L'école paroissiale de Gori

En 1888, son père et sa mère sont séparés ; cette dernière travaille pour une boutique de couture. Grâce à la protection d'amis de la famille et à la pugnacité de sa mère -qui rêve de voir son fils devenir evêque-, il entre à l'école paroissiale de Gori. Il est bagarreur, malgré un bras estropié par une calèche. Il porte sur le visage les stigmates de la variole. Il devient enfant de choeur, affirme son goût pour le chant et la poésie. Ses premières rebellions s'expriment lors du décret du tsar Alexandre III essayant d'imposer la langue russe aux Géorgiens,

Le séminaire de Tiflis

En 1894, il intégre le séminaire de Tiflis, toujours grâce à la protection d'amis de la famille et à la pugnacité de sa mère, mais aussi à une bourse d'étude. Sa situation personnelle est singulière car ses camarades d'étude proviennent de milieux favorisés. Il obtient de bons résultats les premières années (5e place). En 1896, il est reçu par Ilya Tchavtchavadzé -poéte géorgien- (4) et par Noé Jordania -directeur du journal "Kvali"- (5) pour la publication de ses premières poésies. Il lit les ouvrages interdits au séminaire (Hugo, Zola, Gogol, ...), fait l'objet de sanctions disciplinaires et perd le goût des études religieuses. Il rétrograde à la 16e place de sa classe.

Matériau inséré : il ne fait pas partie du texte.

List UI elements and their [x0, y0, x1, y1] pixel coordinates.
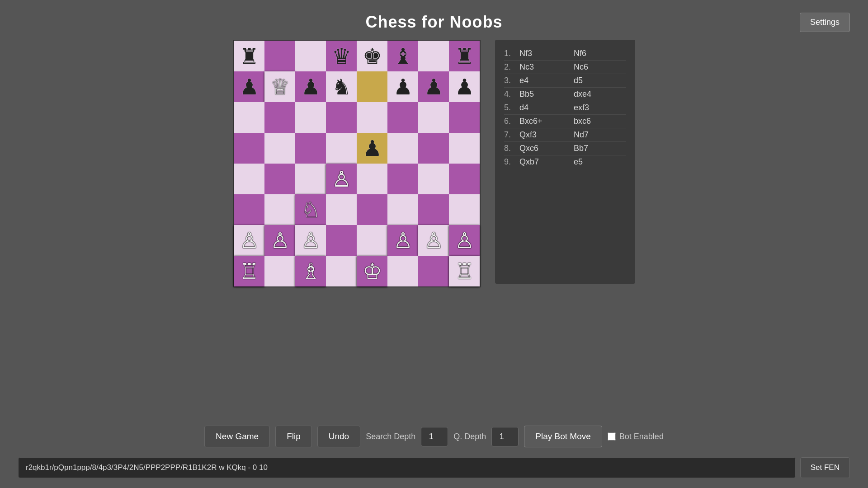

Il prend ses premiers contacts avec les milieux socialistes, préférant la compagnie des cercles d'ouvriers -souvent russes- auprès desquels il apparaît comme un intellectuel à celle des aristocrates géorgiens tenant du marxisme et qui lui conseillent d'étudier plus en avant. En 1898, il adhère au Parti ouvrier social démocrate de Russie (POSDR). En mai 1899, il est renvoyé du séminaire sans que le motif ne soit clair, guerre ouverte avec le père Dimitri Abachidzé, -chargé de la discipline-, défaut de paiement ou absence aux examens ?

 

Le révolutionnaire (1899-1917)


Vers la clandestinité

De décembre 1899 à mars 1901, il est employé à l'Observatoire de Tiflis et s'engage un peu plus dans les activités révolutionnaires. En prévision d'une manifestation prévue le 1er mai 1900, la police traque l'organisateur principal Lado Ketskhoveli qui doit prendre la fuite. Joseph Djougachvili porte le message à sa place : les dépôts de cheminots et une fabrique de chaussures débrayent. Le 21 mars 1901, il échappe de peu à une arrestation de l'Okhrana. Le 22 avril 1901, contre l'avis de la majorité du POSDR, il organise une manifestation de masse réunissant 3 000 participants et doit faire face aux troupes cosaques : 15 ouvriers sont grièvement blessés, la loi martiale est instaurée. Il entre dans la clandestinité.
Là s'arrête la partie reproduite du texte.